The Trojans and Two Women kick off a very violent vocal vendetta. 

The Trojans

The Trojans 

 

The San Francisco Opera presents two productions this month—The Trojans and Two Women—both dealing with the tragedies and triumphs of war. Why two operas with the same subject, you might ask? Dramaturge Kip Cranna sorts out their differences.
The Trojans runs June 7-July 1; Two Women runs June 13-30

The Story
The Trojans: An adaptation of The Aeneid, the very epic Latin poem about Aeneas, the Trojan who traveled to Italy and founded Rome.
Two Women: Based on a novel of the same name, this world premiere from Marco Tutino follows a mother and daughter who are scrambling to survive in Rome during World War II.


The Lovers
The Trojans: Aeneas stumbles upon the queen of Carthage in a temple, and a love affair begins. “Berlioz’s interpretation is very passionate and very, very French,” says Cranna. “There’s a lot of perfumed understatement.”
Two Women: This is the kind of “love story” that calls for a restraining order.
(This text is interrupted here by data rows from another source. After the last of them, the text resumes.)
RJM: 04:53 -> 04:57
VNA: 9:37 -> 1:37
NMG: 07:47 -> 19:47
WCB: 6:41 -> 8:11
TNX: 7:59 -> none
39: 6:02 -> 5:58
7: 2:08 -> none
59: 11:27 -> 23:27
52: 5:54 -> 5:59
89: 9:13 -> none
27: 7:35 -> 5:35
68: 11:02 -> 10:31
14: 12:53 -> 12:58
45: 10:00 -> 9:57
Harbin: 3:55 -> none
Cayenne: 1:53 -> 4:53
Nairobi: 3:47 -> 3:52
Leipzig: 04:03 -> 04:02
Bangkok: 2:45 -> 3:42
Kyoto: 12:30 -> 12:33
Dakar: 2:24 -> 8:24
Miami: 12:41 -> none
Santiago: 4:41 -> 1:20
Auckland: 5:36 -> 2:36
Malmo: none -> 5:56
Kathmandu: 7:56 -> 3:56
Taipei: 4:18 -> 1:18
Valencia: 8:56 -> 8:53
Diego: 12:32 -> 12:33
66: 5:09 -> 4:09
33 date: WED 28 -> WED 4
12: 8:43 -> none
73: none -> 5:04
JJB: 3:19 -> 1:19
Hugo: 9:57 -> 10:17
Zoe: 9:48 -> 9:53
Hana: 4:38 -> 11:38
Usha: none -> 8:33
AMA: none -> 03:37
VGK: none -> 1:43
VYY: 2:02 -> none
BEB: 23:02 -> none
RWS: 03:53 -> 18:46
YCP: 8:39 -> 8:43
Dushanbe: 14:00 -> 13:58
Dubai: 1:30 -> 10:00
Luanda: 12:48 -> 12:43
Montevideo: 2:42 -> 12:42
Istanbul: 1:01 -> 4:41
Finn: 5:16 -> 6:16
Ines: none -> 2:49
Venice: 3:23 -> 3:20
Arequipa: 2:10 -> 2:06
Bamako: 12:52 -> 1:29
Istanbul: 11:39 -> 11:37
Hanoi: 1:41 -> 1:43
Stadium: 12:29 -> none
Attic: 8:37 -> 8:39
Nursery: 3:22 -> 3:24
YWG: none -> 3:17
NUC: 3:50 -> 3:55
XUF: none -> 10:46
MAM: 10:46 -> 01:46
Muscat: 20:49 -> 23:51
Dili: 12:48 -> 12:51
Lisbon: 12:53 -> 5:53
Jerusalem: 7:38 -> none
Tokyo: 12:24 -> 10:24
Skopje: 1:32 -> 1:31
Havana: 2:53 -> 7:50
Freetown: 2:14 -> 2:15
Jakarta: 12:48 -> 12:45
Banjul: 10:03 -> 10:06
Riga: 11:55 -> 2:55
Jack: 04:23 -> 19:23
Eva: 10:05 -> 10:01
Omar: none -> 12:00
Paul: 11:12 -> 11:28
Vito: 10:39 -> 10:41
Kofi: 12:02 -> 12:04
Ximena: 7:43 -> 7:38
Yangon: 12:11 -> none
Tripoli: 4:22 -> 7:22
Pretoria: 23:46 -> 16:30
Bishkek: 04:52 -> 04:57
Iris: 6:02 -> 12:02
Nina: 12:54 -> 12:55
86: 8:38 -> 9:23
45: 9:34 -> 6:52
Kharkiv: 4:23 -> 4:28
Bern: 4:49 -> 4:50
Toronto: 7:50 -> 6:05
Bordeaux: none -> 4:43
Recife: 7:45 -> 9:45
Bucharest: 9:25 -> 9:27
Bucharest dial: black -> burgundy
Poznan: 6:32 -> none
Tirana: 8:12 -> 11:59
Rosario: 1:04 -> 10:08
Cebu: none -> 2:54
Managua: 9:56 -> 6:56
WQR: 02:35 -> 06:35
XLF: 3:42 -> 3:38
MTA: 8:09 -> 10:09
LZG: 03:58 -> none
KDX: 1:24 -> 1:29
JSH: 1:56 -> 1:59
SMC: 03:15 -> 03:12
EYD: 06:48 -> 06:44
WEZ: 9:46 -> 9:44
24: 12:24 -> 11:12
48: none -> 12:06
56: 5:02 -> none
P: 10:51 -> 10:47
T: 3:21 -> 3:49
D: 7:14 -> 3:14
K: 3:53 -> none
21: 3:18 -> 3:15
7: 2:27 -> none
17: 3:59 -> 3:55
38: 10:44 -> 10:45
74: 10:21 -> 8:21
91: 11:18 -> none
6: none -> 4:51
Cranna explains: “A minor character from the book becomes a villain when he gets the hots for the heroine and starts stalking her.”

The Bloodshed
The Trojans: Expect city burning, epic battles, and graphic suicides. “Greek and Roman stories glorify war and revel in violence,” Cranna says. “It really is the sensibility of another time.”
Two Women: The story is less about the battlefield bloodshed and more about the fugitive experience: “When Americans talk about World War II, we never talk about Italy, but it’s such a powerful story: the bombing of Rome, fleeing into the countryside, people caught in the middle when the country switches sides.”

The Moral
The Trojans: Even though the titular Trojans have to flee the conquering Greeks, it’s all part of a bigger plan. “The thrust of this story is that these things were destined to happen—it was Aeneas’s fate to leave Troy so he could found Rome.”
Two Women: If the gods are paying any attention at all to these characters, they really seem to have it in for them. “This show is ordinary people grappling with harsh realities. It’s about how war turns even good people into conniving opportunists.”